Si fingeva carabiniere per truffare gli anziani

Un meccanismo collaudato e subdolo, già messo in atto a Genova e a Vigonza, in provincia di Padova: un complice chiama la vittima spacciandosi per un dipendente comunale, convincendo il marito ad allontanarsi dall'abitazione con una scusa burocratica. Nel frattempo il secondo uomo si presenta alla porta qualificandosi come Carabiniere, si fa mostrare i preziosi di casa e, colta la donna di sorpresa, li porta via fuggendo. Gli Investigatori della Squadra Mobile della Questura di Brescia, allertati dai colleghi di Genova sulla presenza in città di un'auto sospetta riconducibile a questo schema criminale, hanno avviato un mirato servizio di osservazione, individuando il veicolo e il suo occupante. La perquisizione personale, del mezzo e del bed and breakfast in cui alloggiava ha permesso di sequestrare 3.200 euro in contanti, oltre 400 grammi di monili d'oro e due cellulari utilizzati per coordinarsi con i complici. La vittima di Vigonza, giunta a Brescia, ha riconosciuto l'uomo e alcuni dei gioielli rubati.
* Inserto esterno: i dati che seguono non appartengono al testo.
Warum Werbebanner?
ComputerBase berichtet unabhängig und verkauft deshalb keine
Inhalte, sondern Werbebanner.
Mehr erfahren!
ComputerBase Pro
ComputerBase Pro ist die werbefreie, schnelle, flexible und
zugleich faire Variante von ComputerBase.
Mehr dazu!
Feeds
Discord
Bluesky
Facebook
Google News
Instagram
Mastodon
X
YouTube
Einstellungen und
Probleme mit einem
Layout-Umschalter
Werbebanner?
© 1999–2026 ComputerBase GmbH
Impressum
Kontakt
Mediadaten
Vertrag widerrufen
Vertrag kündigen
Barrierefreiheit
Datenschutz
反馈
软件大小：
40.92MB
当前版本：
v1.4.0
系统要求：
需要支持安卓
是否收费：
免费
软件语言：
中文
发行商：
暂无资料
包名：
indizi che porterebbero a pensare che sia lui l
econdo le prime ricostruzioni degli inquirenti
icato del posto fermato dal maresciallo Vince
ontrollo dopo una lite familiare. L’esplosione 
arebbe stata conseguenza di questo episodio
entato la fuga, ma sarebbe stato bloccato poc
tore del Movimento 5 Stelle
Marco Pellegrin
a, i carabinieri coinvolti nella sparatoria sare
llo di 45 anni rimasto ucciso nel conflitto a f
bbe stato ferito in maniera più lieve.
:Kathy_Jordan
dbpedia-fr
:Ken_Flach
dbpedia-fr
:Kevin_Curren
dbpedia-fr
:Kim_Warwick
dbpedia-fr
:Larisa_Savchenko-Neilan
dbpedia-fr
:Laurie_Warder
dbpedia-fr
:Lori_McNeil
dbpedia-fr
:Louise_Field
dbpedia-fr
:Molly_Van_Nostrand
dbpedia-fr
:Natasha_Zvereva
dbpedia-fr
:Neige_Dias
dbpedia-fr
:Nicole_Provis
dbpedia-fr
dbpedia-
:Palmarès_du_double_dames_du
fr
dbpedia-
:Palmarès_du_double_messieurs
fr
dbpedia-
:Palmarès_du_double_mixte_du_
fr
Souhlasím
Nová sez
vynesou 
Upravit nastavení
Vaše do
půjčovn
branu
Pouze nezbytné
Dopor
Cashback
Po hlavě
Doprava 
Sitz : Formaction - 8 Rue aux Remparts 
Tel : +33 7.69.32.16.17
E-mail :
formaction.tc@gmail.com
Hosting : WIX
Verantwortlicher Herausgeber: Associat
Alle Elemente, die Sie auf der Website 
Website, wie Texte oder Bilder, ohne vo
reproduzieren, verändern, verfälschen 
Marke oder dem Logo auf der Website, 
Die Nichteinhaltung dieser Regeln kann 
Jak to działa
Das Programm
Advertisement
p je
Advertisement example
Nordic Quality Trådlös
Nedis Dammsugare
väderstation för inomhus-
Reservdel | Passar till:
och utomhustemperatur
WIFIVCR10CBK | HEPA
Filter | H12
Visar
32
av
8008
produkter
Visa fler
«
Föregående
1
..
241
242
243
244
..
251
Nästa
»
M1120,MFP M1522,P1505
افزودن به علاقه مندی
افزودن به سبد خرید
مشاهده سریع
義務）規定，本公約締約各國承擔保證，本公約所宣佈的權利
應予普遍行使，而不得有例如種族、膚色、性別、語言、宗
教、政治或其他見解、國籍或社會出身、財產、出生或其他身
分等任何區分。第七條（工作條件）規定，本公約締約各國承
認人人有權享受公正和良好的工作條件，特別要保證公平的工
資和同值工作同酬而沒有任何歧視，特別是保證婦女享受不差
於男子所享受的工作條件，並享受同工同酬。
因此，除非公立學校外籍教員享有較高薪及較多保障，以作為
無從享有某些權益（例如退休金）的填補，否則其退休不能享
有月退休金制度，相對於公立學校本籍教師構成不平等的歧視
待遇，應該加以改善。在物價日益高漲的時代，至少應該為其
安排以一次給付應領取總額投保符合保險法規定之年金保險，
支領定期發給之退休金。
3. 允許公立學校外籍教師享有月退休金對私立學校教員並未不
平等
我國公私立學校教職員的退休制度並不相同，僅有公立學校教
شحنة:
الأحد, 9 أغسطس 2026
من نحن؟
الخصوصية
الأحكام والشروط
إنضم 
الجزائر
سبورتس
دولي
Il truffatore, già con precedenti di polizia, è stato fermato e denunciato alla Procura della Repubblica, poi trasferito alla Casa Circondariale a disposizione dell'autorità giudiziaria. Le indagini proseguono per individuare il complice. Il Questore Paolo Sartori ricorda che le forze dell'ordine non reclamano mai denaro né informazioni personali: episodi sospetti vanno segnalati al 112 o tramite l'app YouPol.